Error parsing bnode IDs

ajtucker

unread,

May 9, 2016, 1:01:25 PM5/9/16

to Stardog

Hi Folks,

We've got some workflow that involves turning downloaded RDF documents into one big nquads file for later loading. Essentially, each RDF document we download has its own document URI and we use that as the graph URI.

One issue is that bnodes need to be made unique to each graph. If for example there are two RDF documents, each with a triple _:a a foaf:Person, then we need to ensure the bnode IDs are different in the resulting nquads dump.

We've been doing this by generating a UUID per document and just adding it on to the bnode ID, e.g. if we have _:genid-1, we end up with something like _:genid-FB3693A0-DA74-423A-A8EB-21F603F1625F-1

However, it appears that the RIO parser used by Stardog barfs on bnode IDs with anything other than alpha-numeric characters, which we think is wrong, see https://www.w3.org/TR/n-triples/#BNodes

Looking at https://bitbucket.org/openrdf/sesame/src/69dcca77110d55618b10a62bcf85c2d6d8cff6d2/core/rio/ntriples/src/main/java/org/openrdf/rio/ntriples/NTriplesParser.java?at=master&fileviewer=file-view-default#NTriplesParser.java-500 it appears the RIO parser is probably to blame.

Should I raise this with Sesame?

Cheers,

Alex.

Michael Grove

unread,

May 9, 2016, 1:10:12 PM5/9/16

to stardog

Yeah, probably, If you look at NTriplesUtil, you can see that it definitely does not match what's in the spec.

Cheers,

Mike

[1] https://bitbucket.org/openrdf/sesame/src/69dcca77110d55618b10a62bcf85c2d6d8cff6d2/core/rio/ntriples/src/main/java/org/openrdf/rio/ntriples/NTriplesUtil.java?at=master&fileviewer=file-view-default#NTriplesUtil.java-469:488

Cheers,
Alex.

--
-- --
You received this message because you are subscribed to the C&P "Stardog" group.
To post to this group, send email to sta...@clarkparsia.com
To unsubscribe from this group, send email to
stardog+u...@clarkparsia.com
For more options, visit this group at
http://groups.google.com/a/clarkparsia.com/group/stardog?hl=en

Zachary Whitley

unread,

May 9, 2016, 1:40:43 PM5/9/16

to Stardog

You could also try setting preserve.bnode.ids [1] to false in the database and letting Stardog handle the bnode naming for you.

From the docs:

Determines how the Stardog parser handles bnode identifiers that may be present in RDF input.

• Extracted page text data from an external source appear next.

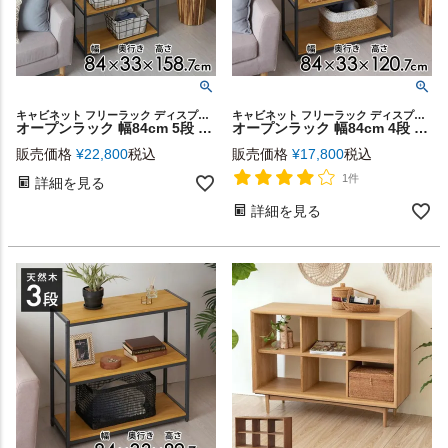
キャビネット フリーラック ディスプレイラック サイドボード
キャビネット フリーラック ディスプレイラック サイドボード
オープンラック 幅84cm 5段 W 84 × D 33× H 158cm 無垢 木製 ウッド アイアン Hus ヒュース [84106]【 収納棚 アイアンラック 収納ラック ウッドシェルフ 棚 本棚 収納家具 スチールラック スチール棚 五段 パイン材 天然木 おしゃれ 北欧 インテリア 西海岸 】
オープンラック 幅84cm 4段 W 84 × D 33× H 120cm 無垢 木製 ウッド アイアン Hus ヒュース [84105]【 収納棚 アイアンラック 収納ラック ウッドシェルフ 棚 本棚 収納家具 スチールラック スチール棚 四段 パイン材 天然木 おしゃれ 北欧 インテリア ヴィンテージ 】
販売価格
¥
22,800
税込
販売価格
¥
17,800
税込
1件
詳細を見る
詳細を見る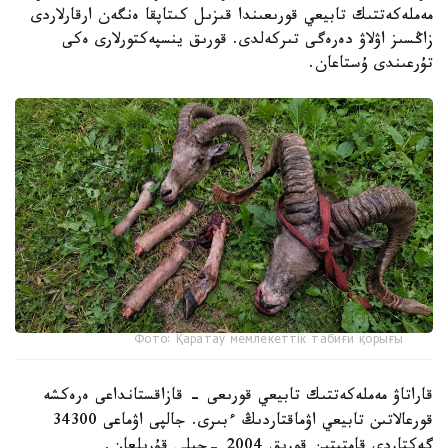
مەملەكەتتىك تابيعي قورىعىندا قىزىل كىتاپقا ەنگەن ارقارلاردى
زاڭسىز اۋلاۋ دەرەگى تىركەلدى. قورىق ينسپەكتورلارى ەكى
تۇرعىندى ۇستاعان.
Фото: Қаратау мемлекеттік табиғи қорығы
قاراتاۋ مەملەكەتتىك تابيعي قورىعى - قازاقستانداعى ەرەكشە
قورعالاتىن تابيعي اۋماقتاردىڭ ءبىرى. جالپى اۋماعى 34300
گەكتاردى قامتيتىن قورىق 2004 -جىلى قۇرىلعان.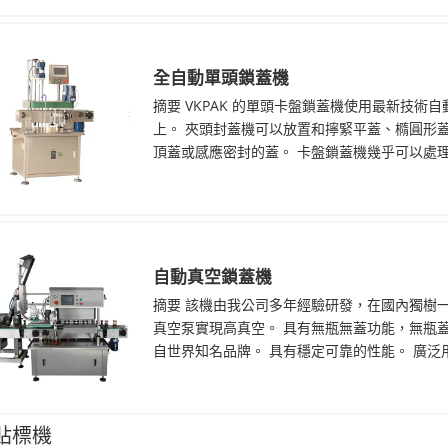
全自動單頭鎖蓋機
摘要 VKPAK 的單頭卡盤鎖蓋機使用最新技
上。 夾頭封蓋機可以放置和擰緊平蓋、橢圓形
頂蓋或感應密封的蓋。 卡盤鎖蓋機幾乎可以處理任何
自動真空鎖蓋機
摘要 該機由我公司多年經驗研發，在國內獨樹一
真空泵實現高真空。 具有無瓶無蓋功能，無瓶蓋
自世界知名品牌。 具有穩定可靠的性能。 廣泛
貼標機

If this property is enabled (i.e., TRUE), parsing and data loading performance are improved; but the other effect is that if distinct input files use (randomly or intentionally) the same bnode identifier, that bnode will point to one and the same node in the database. If you have input files that use explicit bnode identifiers, and multiple files may use the same bnode identifiers, and you don’t want those bnodes to be smushed into a single node in the database, then this configuration option should be disabled (set to FALSE).

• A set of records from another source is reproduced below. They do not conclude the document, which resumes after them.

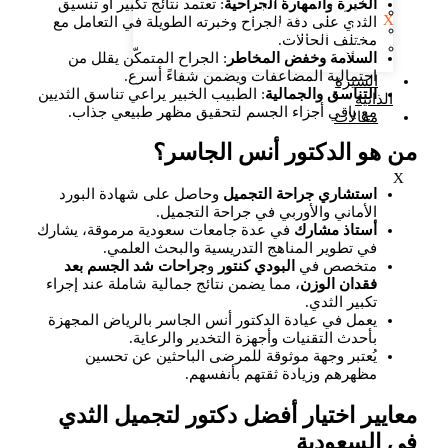
الخبرة والمهارة الجراحية
: تعتمد نتائج تكبير أو تنسيق
شفط الدهون والحقن​
X
الثدي على دقة الجراح وخبرته الطويلة في التعامل مع
الليبوديما أو الوذمة الشحمية
مختلف الحالات.
التعرق
السلامة وخفض المخاطر
: الجراح المتمكّن يقلل من
احتمالية المضاعفات ويضمن شفاءً أسرع.
السيرة
التناسق والجمالية
: الطبيب الخبير يراعي تناسق الثديين
الذاتية
مع باقي أجزاء الجسم لتحقيق مظهر طبيعي جذاب.
مقالات
من هو الدكتور أنس الجاسر؟
X
استشاري جراحة التجميل
وحاصل على شهادة البورد
الأماني والأوربي في جراحة التجميل.
أستاذ مشارك
في عدة جامعات سعودية مرموقة، يشارك
في تطوير المناهج التدريسية والبحث العلمي.
متخصص في
البودي كنتور
و
جراحات شد الجسم بعد
فقدان الوزن
، مما يضمن نتائج جمالية شاملة عند إجراء
تكبير الثدي.
يعمل في عيادة الدكتور أنس الجاسر بالرياض المجهزة
بأحدث التقنيات وأجهزة التخدير والرعاية.
يُعتبر وجهة موثوقة للمرضى الباحثين عن تحسين
مظهرهم وزيادة ثقتهم بأنفسهم.
معايير اختيار أفضل دكتور لتجميل الثدي
في السعودية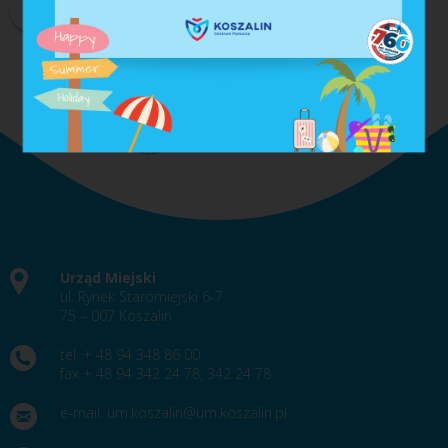
DRUKUJ
PDF
Urząd Miejski
ul. Rynek Staromiejski 6-7
75 – 007 Koszalin
tel. + 48 94 348 86 00
fax + 48 94 342 24 78, 342 24 78
e-mail:
um.koszalin@um.koszalin.pl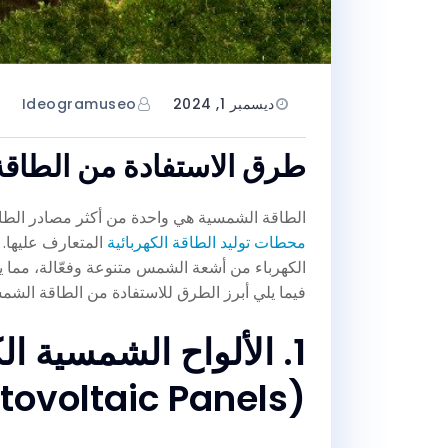
ديسمبر 1, 2024
Ideogramuseo
طرق الاستفادة من الطاقة 
الطاقة الشمسية هي واحدة من أكثر مصادر الطاق
محطات توليد الطاقة الكهربائية
المتعارف عليها. 
الكهرباء من أشعة الشمس متنوعة وفعّالة، مما يجعله
فيما يلي أبرز الطرق للاستفادة من الطاقة الشمسي
1. الألواح الشمسية ا
(Photovoltaic Panels)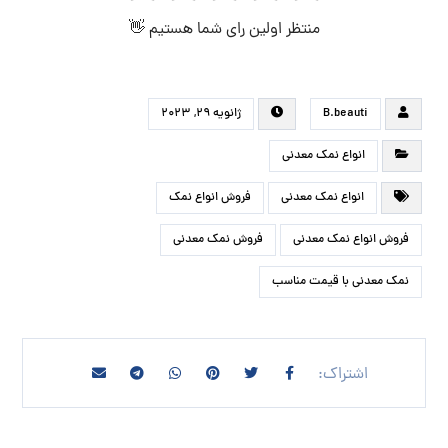
فروش نمک معدنی صورتی گرمسار ویژه
صادرات
نمک معدنی صورتی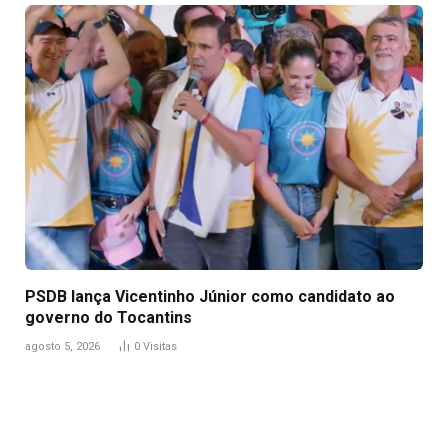
PSDB lança Vicentinho Júnior como candidato ao
governo do Tocantins
agosto 5, 2026
0
Visitas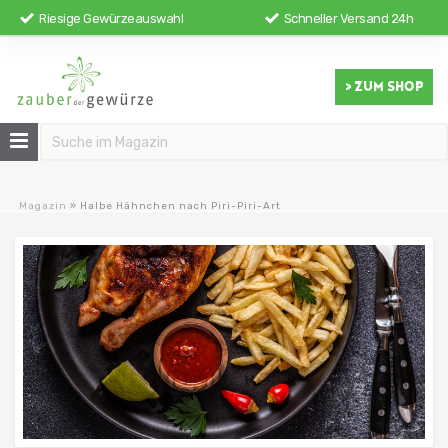
Riesige Gewürzeauswahl
Schneller Versand 24h
> ZUM SHOP
Magazin
»
Halbe Hähnchen nach Piri-Piri-Art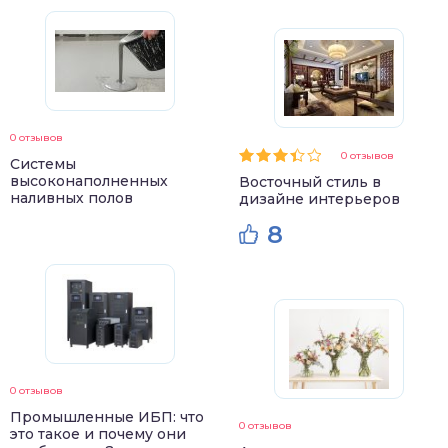
0 отзывов
0 отзывов
Системы
высоконаполненных
Восточный стиль в
наливных полов
дизайне интерьеров
8
0 отзывов
Промышленные ИБП: что
0 отзывов
это такое и почему они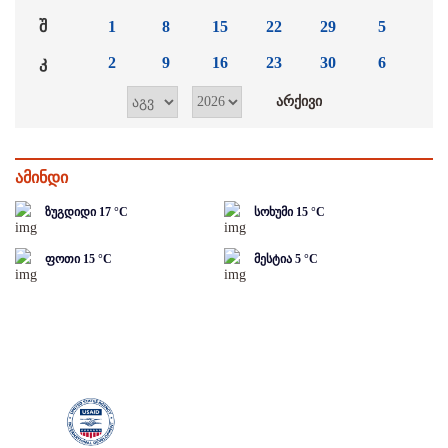
შ
1
8
15
22
29
5
კ
2
9
16
23
30
6
ამინდი
ზუგდიდი
17
°C
სოხუმი
15
°C
ფოთი
15
°C
მესტია
5
°C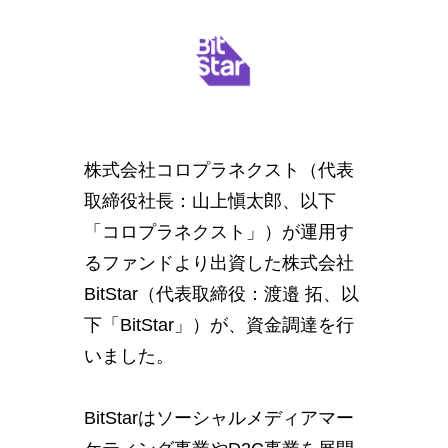
株式会社コロプラネクスト（代表
取締役社長：山上愼太郎、以下
「コロプラネクスト」）が運用す
るファンドより出資した株式会社
BitStar（代表取締役：渡邉 拓、以
下「BitStar」）が、資金調達を行
いました。
BitStarはソーシャルメディアマー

[1] http://docs.stardog.com/#_configuration_options

---
You received this message because you are subscribed to the Google Groups "Stardog" group.
To unsubscribe from this group and stop receiving emails from it, send an email to stardog+u...@clarkparsia.com.

Alex Tucker

unread,

May 10, 2016, 4:58:46 AM5/10/16

to sta...@clarkparsia.com

Thanks folks.

Digging a little more, it looks as though Sesame/RIO 2.7.x is based on the old RDF spec where only alphanumeric is allowed, while 2.8.x uses the new spec, see:

https://openrdf.atlassian.net/browse/SES-2151

I can't easily figure out what versions of what are used by Stardog.

I can work around the issue easily enough, but was just a bit surprised at Stardog not being compliant with the up-to-date RDF spec :)

Cheers,

Alex.

Michael Grove

unread,

May 10, 2016, 7:36:27 AM5/10/16

to stardog

On Tue, May 10, 2016 at 4:58 AM, Alex Tucker <al...@floop.org.uk> wrote:

Thanks folks.

Digging a little more, it looks as though Sesame/RIO 2.7.x is based on the old RDF spec where only alphanumeric is allowed, while 2.8.x uses the new spec, see:

https://openrdf.atlassian.net/browse/SES-2151

Right, I'm not sure why that ticket was closed as "Cant Reproduce", I used the exact data from the ticket and get a parse error, easily reproducing the bug. While they claim to support RDF 1.1, Rio's NTriplesUtil does not appear to have been updated correctly.

I can't easily figure out what versions of what are used by Stardog.

We're using 4.0 where the problem still persists as seen in their code we referenced in the earlier email.

I can work around the issue easily enough, but was just a bit surprised at Stardog not being compliant with the up-to-date RDF spec :)

Yep, we do our best here, but there's obviously at least one corner case that RIO doesn't handle well which we unfortunately inherit.